WHAT YOU WILL DO | For the records below, count the lines containing the word "higher" and reply with the number alone.

MATERIAL FOR THE TASK |
--- START ---
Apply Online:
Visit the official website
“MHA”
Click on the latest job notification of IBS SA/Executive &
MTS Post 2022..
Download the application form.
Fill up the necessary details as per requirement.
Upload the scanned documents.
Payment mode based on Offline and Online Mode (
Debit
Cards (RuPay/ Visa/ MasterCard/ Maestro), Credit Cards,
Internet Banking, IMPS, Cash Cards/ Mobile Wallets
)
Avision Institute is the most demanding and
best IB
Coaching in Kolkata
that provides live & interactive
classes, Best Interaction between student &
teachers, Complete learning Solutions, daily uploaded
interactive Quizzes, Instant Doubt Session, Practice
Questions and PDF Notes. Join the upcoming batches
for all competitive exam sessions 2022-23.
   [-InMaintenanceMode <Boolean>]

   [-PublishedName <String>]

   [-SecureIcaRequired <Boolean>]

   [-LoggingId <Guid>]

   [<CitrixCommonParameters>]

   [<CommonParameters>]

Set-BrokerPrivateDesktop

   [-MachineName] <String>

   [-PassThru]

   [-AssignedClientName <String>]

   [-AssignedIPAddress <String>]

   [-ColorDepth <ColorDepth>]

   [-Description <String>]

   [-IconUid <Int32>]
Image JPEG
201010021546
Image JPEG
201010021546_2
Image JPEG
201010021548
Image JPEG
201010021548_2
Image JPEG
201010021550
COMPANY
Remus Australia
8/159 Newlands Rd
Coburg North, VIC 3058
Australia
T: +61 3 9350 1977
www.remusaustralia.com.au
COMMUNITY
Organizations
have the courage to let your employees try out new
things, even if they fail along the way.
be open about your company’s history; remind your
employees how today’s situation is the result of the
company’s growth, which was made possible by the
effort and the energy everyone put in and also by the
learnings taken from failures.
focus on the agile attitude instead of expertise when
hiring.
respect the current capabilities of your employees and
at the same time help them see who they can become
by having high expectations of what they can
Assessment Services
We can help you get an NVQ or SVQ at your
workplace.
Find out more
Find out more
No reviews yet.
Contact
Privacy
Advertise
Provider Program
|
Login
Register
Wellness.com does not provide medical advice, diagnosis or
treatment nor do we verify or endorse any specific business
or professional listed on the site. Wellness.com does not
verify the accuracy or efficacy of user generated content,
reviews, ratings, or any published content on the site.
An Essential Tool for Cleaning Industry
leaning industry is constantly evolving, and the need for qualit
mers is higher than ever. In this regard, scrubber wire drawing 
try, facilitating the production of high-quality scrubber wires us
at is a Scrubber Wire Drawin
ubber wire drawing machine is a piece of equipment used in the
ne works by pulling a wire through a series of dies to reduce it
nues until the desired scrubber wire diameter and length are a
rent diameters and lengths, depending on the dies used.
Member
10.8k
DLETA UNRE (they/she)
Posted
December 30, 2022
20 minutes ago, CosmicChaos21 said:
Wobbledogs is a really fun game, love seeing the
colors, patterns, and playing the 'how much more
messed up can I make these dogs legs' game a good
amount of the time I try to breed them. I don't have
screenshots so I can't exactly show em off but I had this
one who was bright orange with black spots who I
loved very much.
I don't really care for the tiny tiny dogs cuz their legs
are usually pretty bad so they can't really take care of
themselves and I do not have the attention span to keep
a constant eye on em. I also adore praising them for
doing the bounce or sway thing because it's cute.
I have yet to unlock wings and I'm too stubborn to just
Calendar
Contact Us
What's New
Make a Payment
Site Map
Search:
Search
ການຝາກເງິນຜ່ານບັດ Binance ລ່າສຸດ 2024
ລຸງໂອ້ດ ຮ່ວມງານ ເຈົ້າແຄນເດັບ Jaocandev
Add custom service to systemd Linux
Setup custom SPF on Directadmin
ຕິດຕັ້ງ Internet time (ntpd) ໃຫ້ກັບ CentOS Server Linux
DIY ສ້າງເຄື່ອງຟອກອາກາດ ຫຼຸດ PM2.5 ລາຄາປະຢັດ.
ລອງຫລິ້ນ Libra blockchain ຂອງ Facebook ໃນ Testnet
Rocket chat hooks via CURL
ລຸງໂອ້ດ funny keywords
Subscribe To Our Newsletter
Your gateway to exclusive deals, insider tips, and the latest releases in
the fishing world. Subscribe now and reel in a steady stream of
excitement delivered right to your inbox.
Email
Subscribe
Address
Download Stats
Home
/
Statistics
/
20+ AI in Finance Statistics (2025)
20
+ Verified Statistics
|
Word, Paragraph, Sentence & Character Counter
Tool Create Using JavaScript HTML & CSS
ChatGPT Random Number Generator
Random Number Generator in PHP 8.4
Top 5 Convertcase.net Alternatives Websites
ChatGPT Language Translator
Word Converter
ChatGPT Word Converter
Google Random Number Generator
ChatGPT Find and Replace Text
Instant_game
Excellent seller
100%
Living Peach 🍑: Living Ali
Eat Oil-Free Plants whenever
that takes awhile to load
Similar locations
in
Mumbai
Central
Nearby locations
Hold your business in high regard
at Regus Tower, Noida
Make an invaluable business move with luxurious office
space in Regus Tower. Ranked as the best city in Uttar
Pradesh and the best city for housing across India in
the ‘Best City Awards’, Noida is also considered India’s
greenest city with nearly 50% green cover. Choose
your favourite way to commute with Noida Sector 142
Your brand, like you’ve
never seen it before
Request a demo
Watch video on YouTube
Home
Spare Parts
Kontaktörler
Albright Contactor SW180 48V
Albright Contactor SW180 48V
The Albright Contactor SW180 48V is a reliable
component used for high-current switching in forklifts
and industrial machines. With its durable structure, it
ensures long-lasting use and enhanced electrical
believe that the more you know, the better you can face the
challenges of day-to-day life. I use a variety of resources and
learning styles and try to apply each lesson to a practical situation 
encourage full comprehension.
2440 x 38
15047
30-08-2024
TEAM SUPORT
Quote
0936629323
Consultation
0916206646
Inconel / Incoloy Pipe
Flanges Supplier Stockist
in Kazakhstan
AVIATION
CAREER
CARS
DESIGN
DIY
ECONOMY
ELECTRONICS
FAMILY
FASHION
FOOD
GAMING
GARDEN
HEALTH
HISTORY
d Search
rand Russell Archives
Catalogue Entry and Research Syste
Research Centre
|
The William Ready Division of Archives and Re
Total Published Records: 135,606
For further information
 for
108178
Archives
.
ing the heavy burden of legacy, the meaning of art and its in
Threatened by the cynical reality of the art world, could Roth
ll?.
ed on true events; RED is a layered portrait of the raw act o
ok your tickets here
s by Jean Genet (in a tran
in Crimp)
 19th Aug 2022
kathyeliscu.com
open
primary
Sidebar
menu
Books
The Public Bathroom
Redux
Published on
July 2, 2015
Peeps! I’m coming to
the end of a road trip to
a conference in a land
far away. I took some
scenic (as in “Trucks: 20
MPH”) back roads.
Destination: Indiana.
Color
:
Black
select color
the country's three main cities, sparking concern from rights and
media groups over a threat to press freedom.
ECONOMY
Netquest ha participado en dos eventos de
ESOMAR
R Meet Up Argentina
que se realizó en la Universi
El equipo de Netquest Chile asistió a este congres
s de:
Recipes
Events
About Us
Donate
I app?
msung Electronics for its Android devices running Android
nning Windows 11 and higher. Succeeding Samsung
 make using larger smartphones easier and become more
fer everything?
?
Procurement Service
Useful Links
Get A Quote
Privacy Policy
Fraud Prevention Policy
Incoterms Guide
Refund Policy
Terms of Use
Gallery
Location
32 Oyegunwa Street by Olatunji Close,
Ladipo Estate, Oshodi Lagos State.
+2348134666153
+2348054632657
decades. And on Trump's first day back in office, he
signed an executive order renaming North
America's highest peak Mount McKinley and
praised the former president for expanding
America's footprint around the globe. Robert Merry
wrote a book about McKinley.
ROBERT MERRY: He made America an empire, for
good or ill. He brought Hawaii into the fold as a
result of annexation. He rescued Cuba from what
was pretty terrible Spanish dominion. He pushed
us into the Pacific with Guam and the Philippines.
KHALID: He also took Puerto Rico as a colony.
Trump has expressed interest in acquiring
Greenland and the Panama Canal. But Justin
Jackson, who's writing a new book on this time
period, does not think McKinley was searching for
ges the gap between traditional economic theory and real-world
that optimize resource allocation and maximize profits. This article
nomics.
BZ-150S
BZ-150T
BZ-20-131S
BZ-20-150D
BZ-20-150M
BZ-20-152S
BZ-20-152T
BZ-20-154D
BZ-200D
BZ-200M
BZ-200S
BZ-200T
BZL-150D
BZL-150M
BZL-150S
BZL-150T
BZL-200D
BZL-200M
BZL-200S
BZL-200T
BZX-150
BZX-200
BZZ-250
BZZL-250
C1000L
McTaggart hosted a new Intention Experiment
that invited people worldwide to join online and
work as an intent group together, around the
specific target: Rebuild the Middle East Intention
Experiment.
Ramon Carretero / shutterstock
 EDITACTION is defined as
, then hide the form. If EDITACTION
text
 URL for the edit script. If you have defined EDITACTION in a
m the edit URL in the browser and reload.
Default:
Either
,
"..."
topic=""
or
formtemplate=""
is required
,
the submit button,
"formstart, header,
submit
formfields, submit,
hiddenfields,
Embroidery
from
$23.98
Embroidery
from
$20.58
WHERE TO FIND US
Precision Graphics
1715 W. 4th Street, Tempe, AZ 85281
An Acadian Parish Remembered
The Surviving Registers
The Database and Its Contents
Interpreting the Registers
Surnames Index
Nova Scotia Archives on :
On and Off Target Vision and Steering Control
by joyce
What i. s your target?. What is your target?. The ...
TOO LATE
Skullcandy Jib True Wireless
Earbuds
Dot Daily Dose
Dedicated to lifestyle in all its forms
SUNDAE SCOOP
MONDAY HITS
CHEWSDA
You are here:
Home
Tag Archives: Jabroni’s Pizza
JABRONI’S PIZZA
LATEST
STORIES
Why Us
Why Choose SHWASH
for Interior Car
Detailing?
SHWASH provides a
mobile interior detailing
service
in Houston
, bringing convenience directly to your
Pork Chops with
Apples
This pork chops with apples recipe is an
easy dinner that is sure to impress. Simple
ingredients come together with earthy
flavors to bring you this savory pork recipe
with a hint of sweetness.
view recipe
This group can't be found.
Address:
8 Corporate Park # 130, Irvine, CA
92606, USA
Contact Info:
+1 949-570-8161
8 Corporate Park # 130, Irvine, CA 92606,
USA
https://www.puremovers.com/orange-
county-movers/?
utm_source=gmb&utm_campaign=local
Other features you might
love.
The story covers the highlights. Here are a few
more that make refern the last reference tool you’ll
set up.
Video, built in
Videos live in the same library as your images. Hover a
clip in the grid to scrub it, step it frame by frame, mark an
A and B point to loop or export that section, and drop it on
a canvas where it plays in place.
--- END ---
OUTPUT FOR THIS EXERCISE | 2